Kenneth Ward Church
AT&T Bell Laboratories, 600 Mountain Ave., Murray Hill, NJ 07974
Text analysis is a catch-all term for a range of tasks such as tokenizing the input text into words and sentences, assigning parts of speech identifying clitics, parsing phrasal verbs, identifying and expanding abbreviations, dates, fractions, and amounts of money, and so on. Text analysis is important for speech synthesis for two reasons. First, word pronunciation sometimes depends on usage: I can be a pronoun or a Roman numeral, wind can rhyme with ``bind'' of ``binned,'' Dr. can be ``doctor'' or ``drive,'' 2/3 can be ``two thirds'' or ``February third,'' or ``two slash three.'' A second, equally important reason for text analysis is that its results will be used to modulate the pitch, timing, and amplitude of the speech so as to present the text's message clearly.
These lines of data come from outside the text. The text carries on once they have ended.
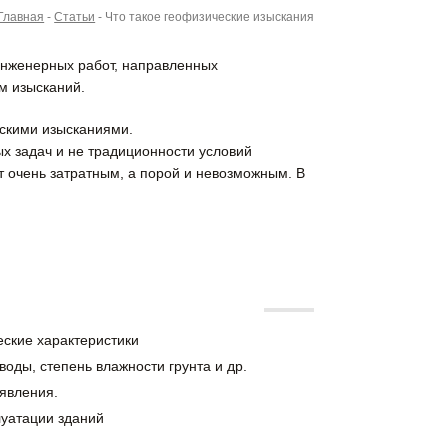
Главная
-
Статьи
-
Что такое геофизические изыскания
инженерных работ, направленных
м изысканий.
ескими изысканиями.
х задач и не традиционности условий
ет очень затратным, а порой и невозможным. В
еские характеристики
оды, степень влажности грунта и др.
явления.
луатации зданий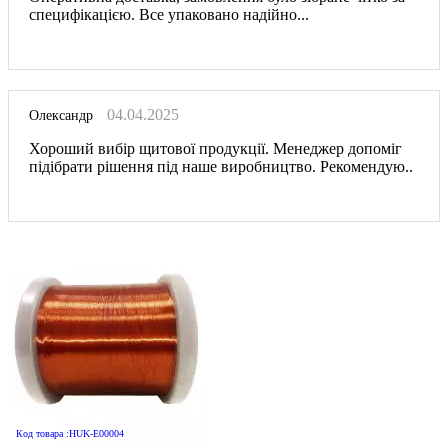
специфікацією. Все упаковано надійно...
04.04.2025
Олександр
Хороший вибір щитової продукції. Менеджер допоміг
підібрати рішення під наше виробництво. Рекомендую..
Код товара :HUK-E00004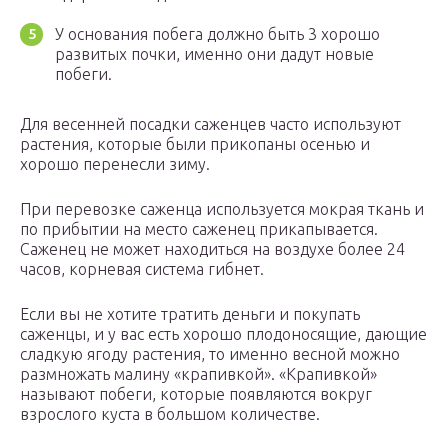
У основания побега должно быть 3 хорошо
развитых почки, именно они дадут новые
побеги.
Для весенней посадки саженцев часто используют
растения, которые были прикопаны осенью и
хорошо перенесли зиму.
При перевозке саженца используется мокрая ткань и
по прибытии на место саженец прикапывается.
Саженец не может находиться на воздухе более 24
часов, корневая система гибнет.
Если вы не хотите тратить деньги и покупать
саженцы, и у вас есть хорошо плодоносящие, дающие
сладкую ягоду растения, то именно весной можно
размножать малину «крапивкой». «Крапивкой»
называют побеги, которые появляются вокруг
взрослого куста в большом количестве.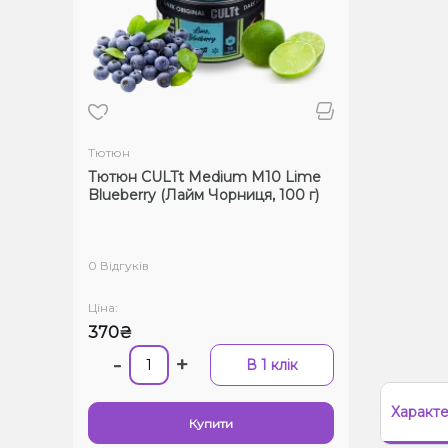
Тютюн
Тютюн CULTt Medium M10 Lime
Blueberry (Лайм Чорниця, 100 г)
0 Відгуків
Ціна:
370₴
-
+
В 1 клік
Характ
Купити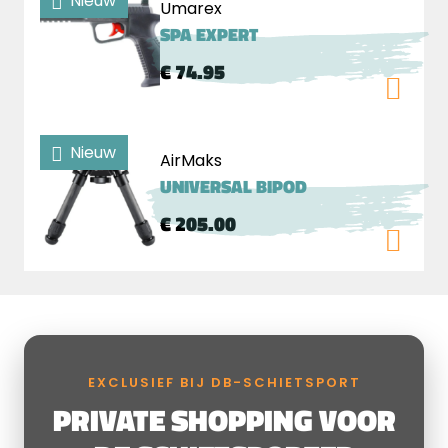
Nieuw
Umarex
SPA EXPERT
€ 74.95
Nieuw
AirMaks
UNIVERSAL BIPOD
€ 205.00
EXCLUSIEF BIJ DB-SCHIETSPORT
PRIVATE SHOPPING VOOR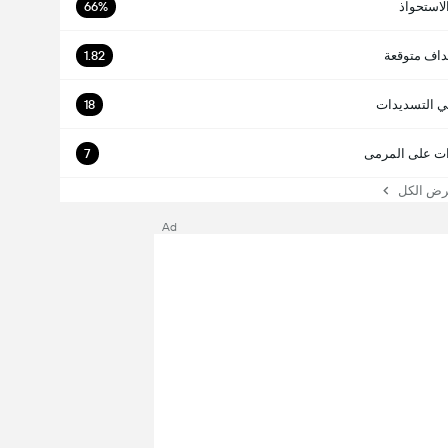
لاستحواذ
66%
داف متوقعة
1.82
ي التسديدات
18
ت على المرمى
7
 الكل
Ad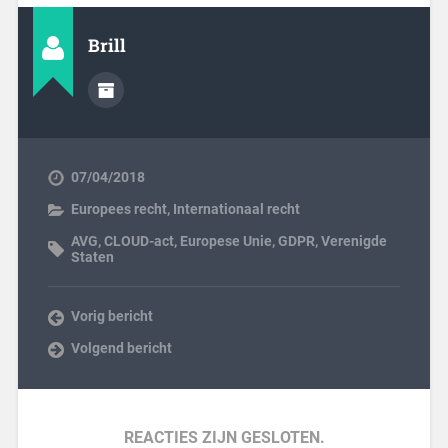
Brill
07/04/2018
Europees recht
,
Internationaal recht
AVG
,
CLOUD-act
,
Europese Unie
,
GDPR
,
Verenigde
Staten
Vorig bericht
Volgend bericht
REACTIES ZIJN GESLOTEN.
For example, the function word ``that'' should be cliticized (reduced) in certain usages (e.g., as a subordinating conjunction: ``It is a shame that [schwa] he is leaving'') but not in other usages (e.g., ``Did you see THAT [no schwa ]?''). If a synthesizer could reliably make such distinctions, it might sound a little more like it knows what it is talking about (and that it cares).